Incidents/2024-10-09 calico-codfw
document status: in-review
Summary
Incident ID | 2024-10-09 calico-codfw | Start | 2024-10-09 05:01:36 |
---|---|---|---|
Task | T376795 | End | 2024-10-09 06:10:00 |
People paged | 2 | Responder count | 6 |
Coordinators | Mark Bergsma | Affected metrics/SLOs | No relevant SLOs exist, but latencies and errors for MediaWiki flapped during the period |
Impact | For approximately one hour after 5am UTC some uncached requests, such as those coming from logged in users, edits and api calls observed high latencies and/or errors due to an overload on MediaWiki nodes at the primary datacenter. |
An operator exercised the new mwscript-k8s utility to perform a batch maintenance of video transcodes on Timed Media Handlers requeueTranscodes.php. This worked fine for a quite a few hours, however it was causing a silent and linearly increasing in size regression. Namely, the mwscript-k8s utilize deploys an entire helm release on every script invocation.
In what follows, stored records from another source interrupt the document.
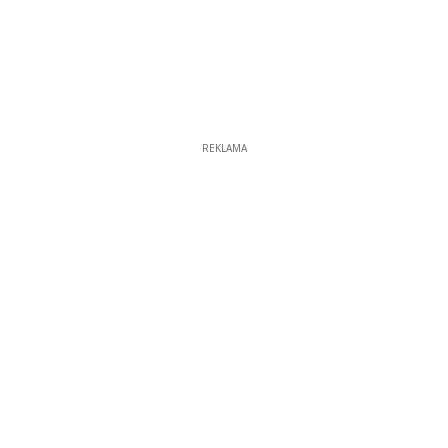
REKLAMA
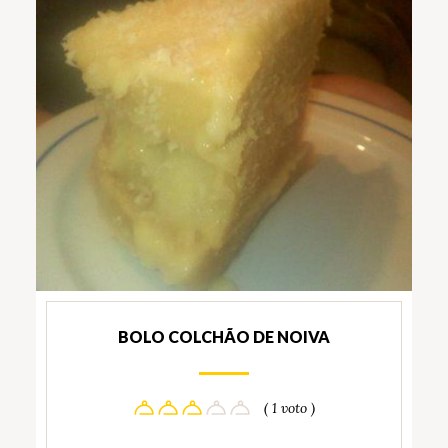
BOLO COLCHÃO DE NOIVA
( 1 voto )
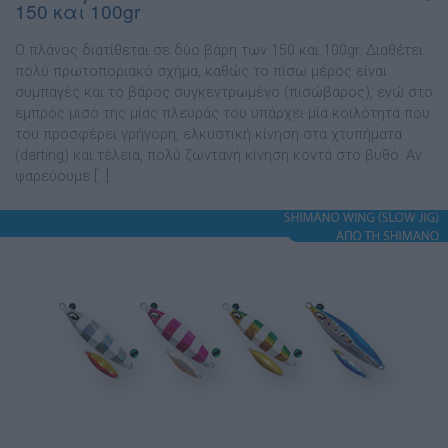
150 και 100gr
Ο πλάνος διατίθεται σε δύο βάρη των 150 και 100gr. ∆ιαθέτει
πολύ πρωτοποριακό σχήµα, καθώς το πίσω µέρος είναι
συµπαγές και το βάρος συγκεντρωµένο (πισώβαρος), ενώ στο
εµπρός µισό της µίας πλευράς του υπάρχει µία κοιλότητα που
του προσφέρει γρήγορη, ελκυστική κίνηση στα χτυπήµατα
(darting) και τέλεια, πολύ ζωντανή κίνηση κοντά στο βυθό. Αν
ψαρεύουµε […]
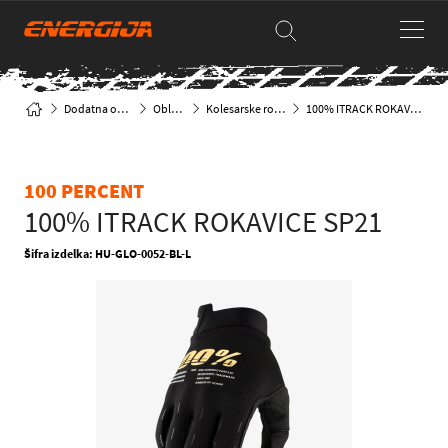
Dodatna oprema
Oblačila
Kolesarske rokavice
100% ITRACK ROKAVICE SP21
100 PERCENT
100% ITRACK ROKAVICE SP21
Šifra izdelka: HU-GLO-0052-BL-L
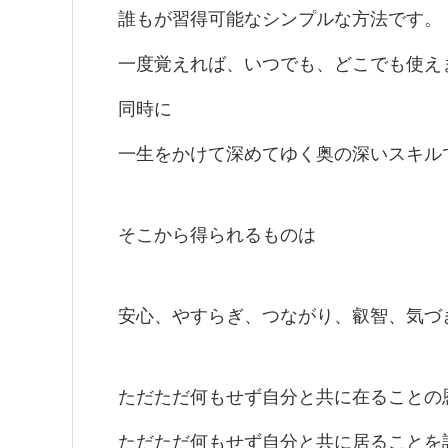
誰もが習得可能なシンプルな方法です。
一度覚えれば、いつでも、どこでも使え
同時に
一生をかけて深めてゆく奥の深いスキル
そこから得られるものは
安心、やすらぎ、つながり、叡智、気づ
ただただ何もせず自分と共に在ることの
ただただ何もせず自分と共に居ることを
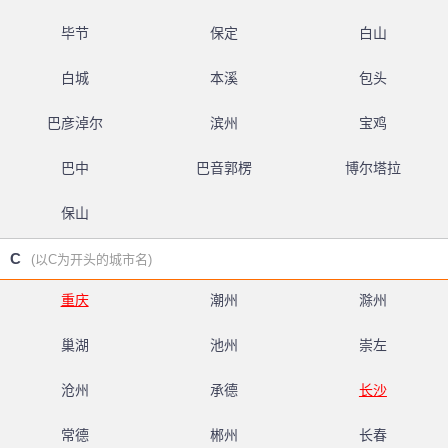
毕节
保定
白山
白城
本溪
包头
巴彦淖尔
滨州
宝鸡
巴中
巴音郭楞
博尔塔拉
保山
C
(以C为开头的城市名)
重庆
潮州
滁州
巢湖
池州
崇左
沧州
承德
长沙
常德
郴州
长春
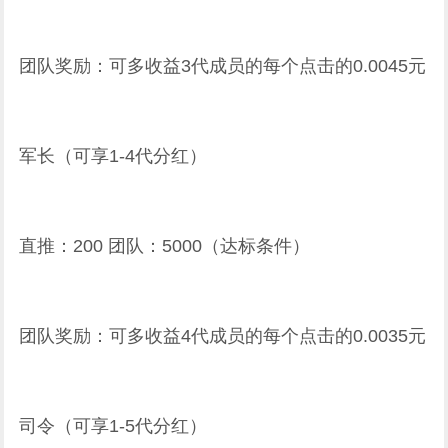
团队奖励：可多收益3代成员的每个点击的0.0045元
军长（可享1-4代分红）
直推：200 团队：5000（达标条件）
团队奖励：可多收益4代成员的每个点击的0.0035元
司令（可享1-5代分红）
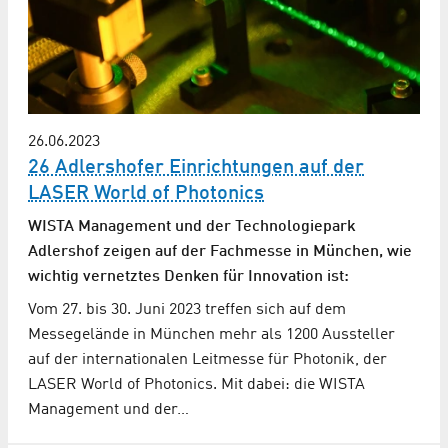
26.06.2023
26 Adlershofer Einrichtungen auf der
LASER World of Photonics
WISTA Management und der Technologiepark
Adlershof zeigen auf der Fachmesse in München, wie
wichtig vernetztes Denken für Innovation ist:
Vom 27. bis 30. Juni 2023 treffen sich auf dem
Messegelände in München mehr als 1200 Aussteller
auf der internationalen Leitmesse für Photonik, der
LASER World of Photonics. Mit dabei: die WISTA
Management und der…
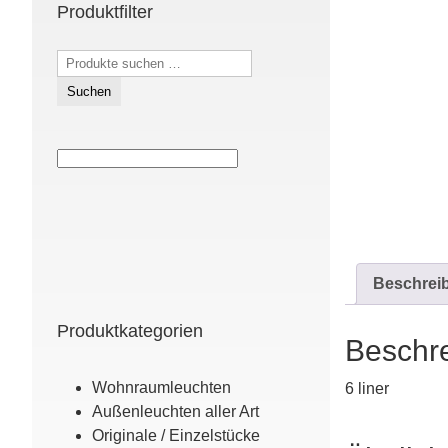
Produktfilter
Suchen
nach:
Suchen
Beschrei
Produktkategorien
Beschr
Wohn­raum­leuchten
6 liner
Außen­leuchten aller Art
Originale / Einzel­stücke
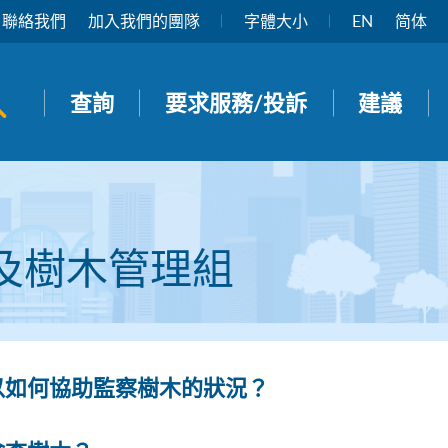
聯絡我們
加入我們的團隊
字體大小
EN
简体
開啟搜尋面板
查詢
要求服務/投訴
建議
及樹木管理組
以如何協助監察樹木的狀況？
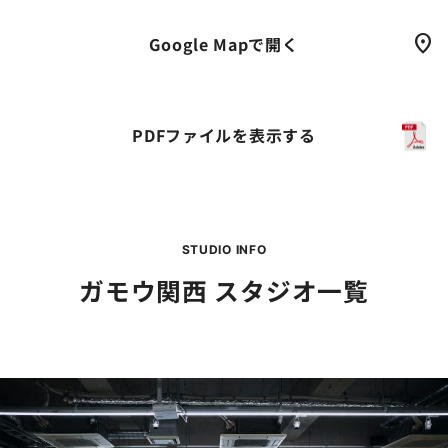
Google Mapで開く
PDFファイルを表示する
STUDIO INFO
ガモウ関西 スタジオ一覧
グ
ル
ー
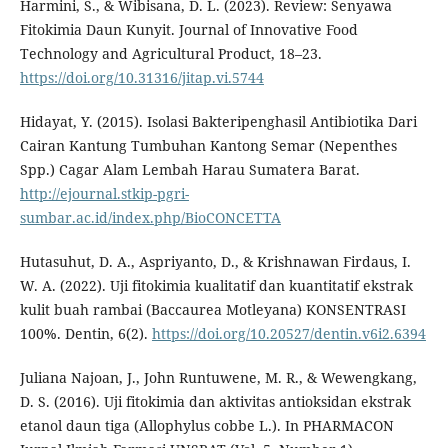
Harmini, S., & Wibisana, D. L. (2023). Review: Senyawa
Fitokimia Daun Kunyit. Journal of Innovative Food
Technology and Agricultural Product, 18–23.
https://doi.org/10.31316/jitap.vi.5744
Hidayat, Y. (2015). Isolasi Bakteripenghasil Antibiotika Dari
Cairan Kantung Tumbuhan Kantong Semar (Nepenthes
Spp.) Cagar Alam Lembah Harau Sumatera Barat.
http://ejournal.stkip-pgri-
sumbar.ac.id/index.php/BioCONCETTA
Hutasuhut, D. A., Aspriyanto, D., & Krishnawan Firdaus, I.
W. A. (2022). Uji fitokimia kualitatif dan kuantitatif ekstrak
kulit buah rambai (Baccaurea Motleyana) KONSENTRASI
100%. Dentin, 6(2).
https://doi.org/10.20527/dentin.v6i2.6394
Juliana Najoan, J., John Runtuwene, M. R., & Wewengkang,
D. S. (2016). Uji fitokimia dan aktivitas antioksidan ekstrak
etanol daun tiga (Allophylus cobbe L.). In PHARMACON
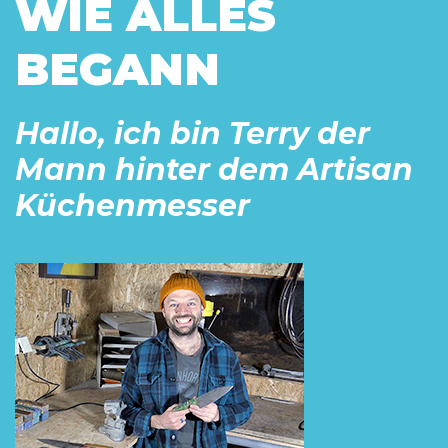
WIE ALLES
BEGANN
Hallo, ich bin Terry der
Mann hinter
dem
Artisan
Küchenmesser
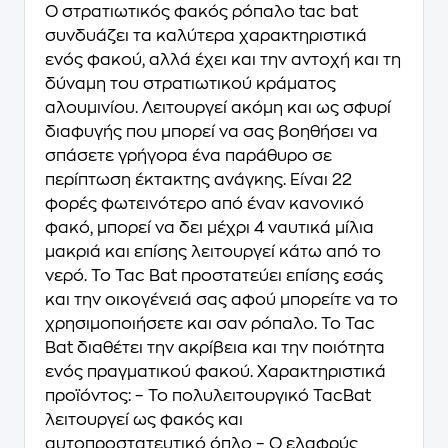
Ο στρατιωτικός φακός ρόπαλo tac bat
συνδυάζει τα καλύτερα χαρακτηριστικά
ενός φακού, αλλά έχει και την αντοχή και τη
δύναμη του στρατιωτικού κράματος
αλουμινίου. Λειτουργεί ακόμη και ως σφυρί
διαφυγής που μπορεί να σας βοηθήσει να
σπάσετε γρήγορα ένα παράθυρο σε
περίπτωση έκτακτης ανάγκης. Είναι 22
φορές φωτεινότερο από έναν κανονικό
φακό, μπορεί να δει μέχρι 4 ναυτικά μίλια
μακριά και επίσης λειτουργεί κάτω από το
νερό. Το Tac Bat προστατεύει επίσης εσάς
και την οικογένειά σας αφού μπορείτε να το
χρησιμοποιήσετε και σαν ρόπαλο. Το Tac
Bat διαθέτει την ακρίβεια και την ποιότητα
ενός πραγματικού φακού. Χαρακτηριστικά
προϊόντος: – Το πολυλειτουργικό TacBat
λειτουργεί ως φακός και
αυτοπροστατευτικό όπλο – Ο ελαφρύς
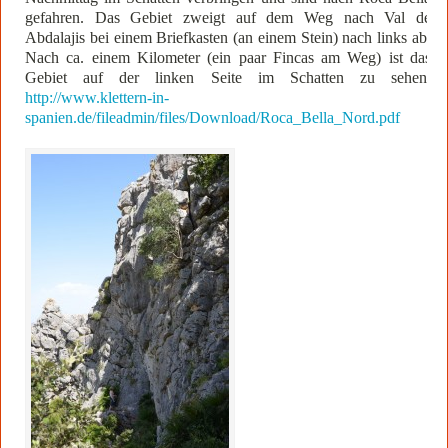
gefahren. Das Gebiet zweigt auf dem Weg nach Val de
Abdalajis bei einem Briefkasten (an einem Stein) nach links ab.
Nach ca. einem Kilometer (ein paar Fincas am Weg) ist das
Gebiet auf der linken Seite im Schatten zu sehen.
http://www.klettern-in-
spanien.de/fileadmin/files/Download/Roca_Bella_Nord.pdf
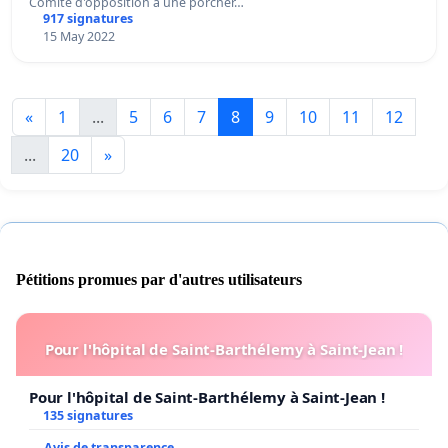
Comité d'opposition à une porcher…
917 signatures
15 May 2022
«
1
...
5
6
7
8
9
10
11
12
...
20
»
Pétitions promues par d'autres utilisateurs
Pour l'hôpital de Saint-Barthélemy à Saint-Jean !
Pour l'hôpital de Saint-Barthélemy à Saint-Jean !
135 signatures
Avis de transparence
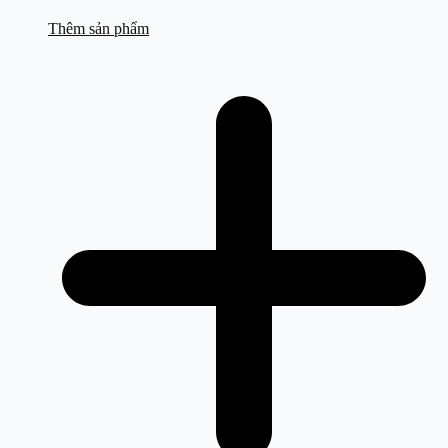
Thêm sản phẩm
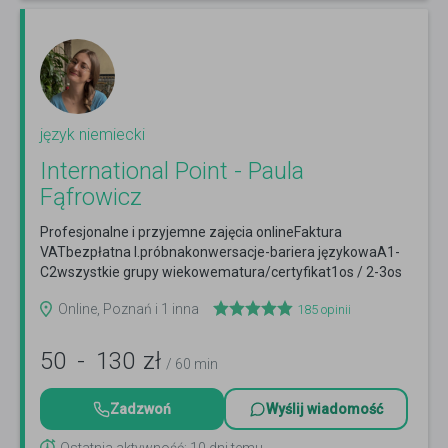
język niemiecki
International Point - Paula
Fąfrowicz
Profesjonalne i przyjemne zajęcia onlineFaktura
VATbezpłatna l.próbnakonwersacje-bariera językowaA1-
C2wszystkie grupy wiekowematura/certyfikat1os / 2-3os
Czytaj więcej
Online, Poznań i 1 inna
185
opinii
50
-
130
zł
/ 60 min
Zadzwoń
Wyślij wiadomość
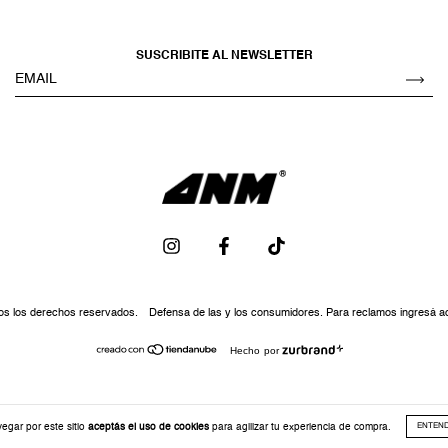
SUSCRIBITE AL NEWSLETTER
os los derechos reservados.
Defensa de las y los consumidores. Para reclamos
ingresá a
Hecho por
vegar por este sitio
aceptás el uso de cookies
para agilizar tu experiencia de compra.
ENTEN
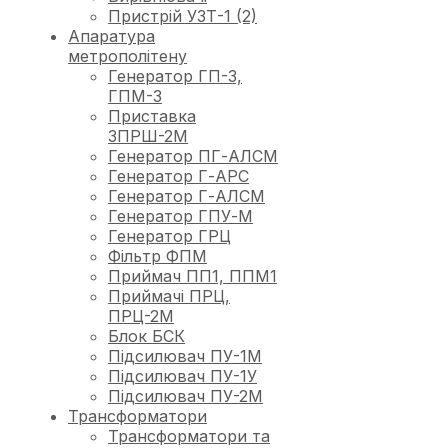
Пристрій УЗТ-1 (2)
Апаратура
метрополітену
Генератор ГП-3,
ГПМ-3
Приставка
ЗПРШ-2М
Генератор ПГ-АЛСМ
Генератор Г-АРС
Генератор Г-АЛСМ
Генератор ГПУ-М
Генератор ГРЦ
Фільтр ФПМ
Приймач ПП1, ППМ1
Приймачі ПРЦ,
ПРЦ-2М
Блок БСК
Підсилювач ПУ-1М
Підсилювач ПУ-1У
Підсилювач ПУ-2М
Трансформатори
Трансформатори та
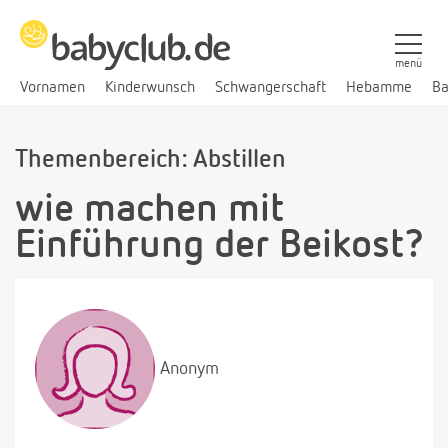
menü
Vornamen
Kinderwunsch
Schwangerschaft
Hebamme
Ba
Themenbereich: Abstillen
wie machen mit
Einführung der Beikost?
Anonym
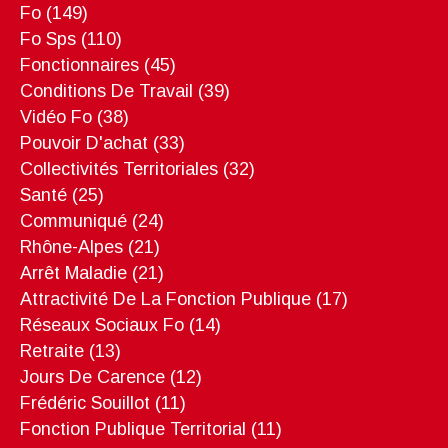
Fo
(149)
Fo Sps
(110)
Fonctionnaires
(45)
Conditions De Travail
(39)
Vidéo Fo
(38)
Pouvoir D'achat
(33)
Collectivités Territoriales
(32)
Santé
(25)
Communiqué
(24)
Rhône-Alpes
(21)
Arrêt Maladie
(21)
Attractivité De La Fonction Publique
(17)
Réseaux Sociaux Fo
(14)
Retraite
(13)
Jours De Carence
(12)
Frédéric Souillot
(11)
Fonction Publique Territorial
(11)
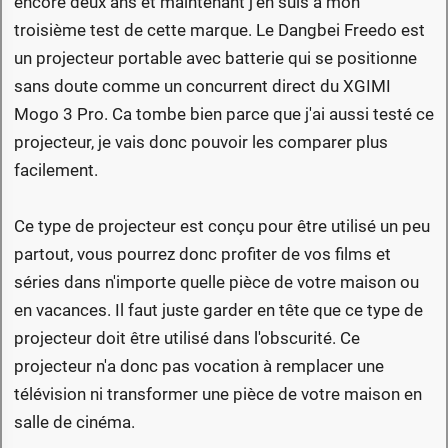
encore deux ans et maintenant j'en suis à mon
troisième test de cette marque. Le Dangbei Freedo est
un projecteur portable avec batterie qui se positionne
sans doute comme un concurrent direct du XGIMI
Mogo 3 Pro. Ca tombe bien parce que j'ai aussi testé ce
projecteur, je vais donc pouvoir les comparer plus
facilement.
Ce type de projecteur est conçu pour être utilisé un peu
partout, vous pourrez donc profiter de vos films et
séries dans n'importe quelle pièce de votre maison ou
en vacances. Il faut juste garder en tête que ce type de
projecteur doit être utilisé dans l'obscurité. Ce
projecteur n'a donc pas vocation à remplacer une
télévision ni transformer une pièce de votre maison en
salle de cinéma.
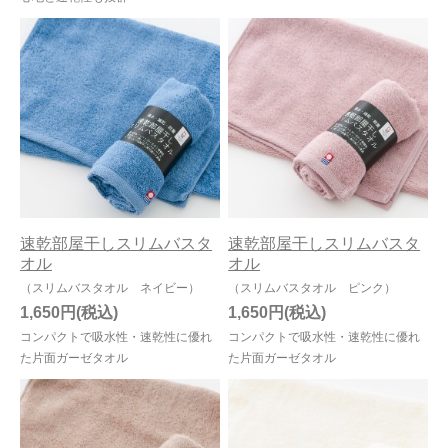
速乾部屋干しスリムバスタ
速乾部屋干しスリムバスタ
オル
オル
（スリムバスタオル ネイビー）
（スリムバスタオル ピンク）
1,650円
1,650円
コンパクトで吸水性・速乾性に優れ
コンパクトで吸水性・速乾性に優れ
た片面ガーゼタオル
た片面ガーゼタオル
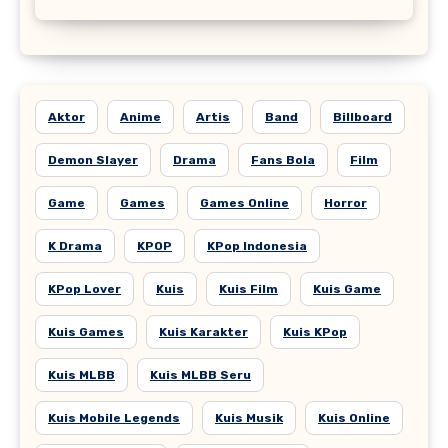
Aktor
Anime
Artis
Band
Billboard
Demon Slayer
Drama
Fans Bola
Film
Game
Games
Games Online
Horror
K Drama
KPOP
KPop Indonesia
KPop Lover
Kuis
Kuis Film
Kuis Game
Kuis Games
Kuis Karakter
Kuis KPop
Kuis MLBB
Kuis MLBB Seru
Kuis Mobile Legends
Kuis Musik
Kuis Online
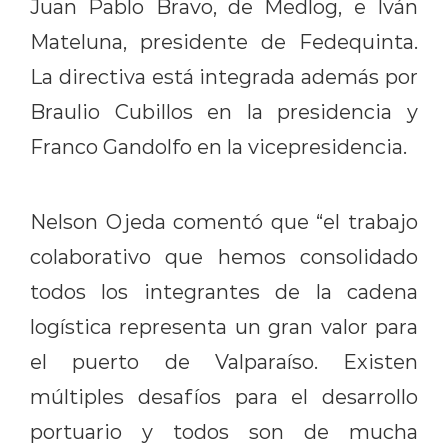
Juan Pablo Bravo, de Medlog, e Iván
Mateluna, presidente de Fedequinta.
La directiva está integrada además por
Braulio Cubillos en la presidencia y
Franco Gandolfo en la vicepresidencia.
Nelson Ojeda comentó que “el trabajo
colaborativo que hemos consolidado
todos los integrantes de la cadena
logística representa un gran valor para
el puerto de Valparaíso. Existen
múltiples desafíos para el desarrollo
portuario y todos son de mucha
This is by design, but it did have an unforeseen consequence and that is that close to 2k Calico Network Policies were created (including a ton of other resources, which would create their own set of problems), which meant all Calico components in WikiKube had to gradually react to the increasing number of those, which ended up hitting resources limits for some of those, which led to throttles and then to failures and into a slowly cascading outage that was putting hardware nodes one by one out of rotation.
Timeline
All times in UTC.
- 05:01:36 START OF USER IMPACT <jinxer-wm> FIRING: GatewayBackendErrorsHigh: rest-gateway: elevated 5xx errors from page-analytics_cluster in codfw #page - https://wikitech.wikimedia.org/wiki/API_Gateway#How_to_debug_it - https://grafana.wikimedia.org/d/UOH-5IDMz/api-and-rest-gateway?orgId=1&refresh=30s&viewPanel=57&var-datasource=codfw%20prometheus/k8s&var-instance=rest-gateway - https://alerts.wikimedia.org/?q=alertname%3DGatewayBackendErrorsHigh
- 05:03:32 <jinxer-wm> FIRING: [16x] KubernetesCalicoDown: kubernetes2037.codfw.wmnet is not running calico-node Pod - https://wikitech.wikimedia.org/wiki/Calico#Operations - https://alerts.wikimedia.org/?q=alertname%3DKubernetesCalicoDown
- 05:04:15 <jinxer-wm> FIRING: MediaWikiMemcachedHighErrorRate: MediaWiki memcached error rate is elevated globally - https://wikitech.wikimedia.org/wiki/Application_servers/Runbook - https://grafana.wikimedia.org/d/000000438/mediawiki-exceptions-alerts?var-datasource=eqiad%20prometheus/ops&viewPanel=19 - https://alerts.wikimedia.org/?q=alertname%3DMediaWikiMemcachedHighErrorRate
- 05:14:10 swfrench-wmf | alright, something isn't quite right in k8s in codfw, which I suspect may be related to the steadily increasing numbers of KubernetesCalicoDown alerts, which I'm starting to look at now
- 05:14:21 swfrench-wmf | if other folks are around to lend a hand, a that would be greatly appreciated
- 05:22:59 swfrench-wmf | kubectl -n kube-system get po -l k8s-app=calico-kube-controllers
- 2024-10-09 05:22:59 swfrench-wmf NAME READY STATUS RESTARTS AGE
- 2024-10-09 05:23:00 swfrench-wmf calico-kube-controllers-57c75d4867-cgzpc 0/1 CrashLoopBackOff 21 (4m19s ago) 21d
- 2024-10-09 05:24:58 swfrench-wmf 2024-10-09 05:17:48.105 [ERROR][1] client.go 272: Error getting cluster information config ClusterInformation="default" error=Get "https://10.192.72.1:443/apis/crd.projectcalico.org /v1/clusterinformations/default": context deadline exceeded
- 2024-10-09 05:24:58 swfrench-wmf 2024-10-09 05:17:48.105 [FATAL][1] main.go 124: Failed to initialize Calico datastore error=Get "https://10.192.72.1:443/apis/crd.projectcalico.org/v1/clusterinformations/default": context deadline exceeded
- 2024-10-09 05:34:33 swfrench-wmf summarizing what I've seen so far:
- 2024-10-09 05:34:33 swfrench-wmf 1. typha appears to be fine, or at least available
- 2024-10-09 05:34:33 swfrench-wmf 2. k8s API calls made by the calico controller appear to be timing out
- 2024-10-09 05:34:33 swfrench-wmf 3. we appear to be bleeding calico node pods as a result of #2?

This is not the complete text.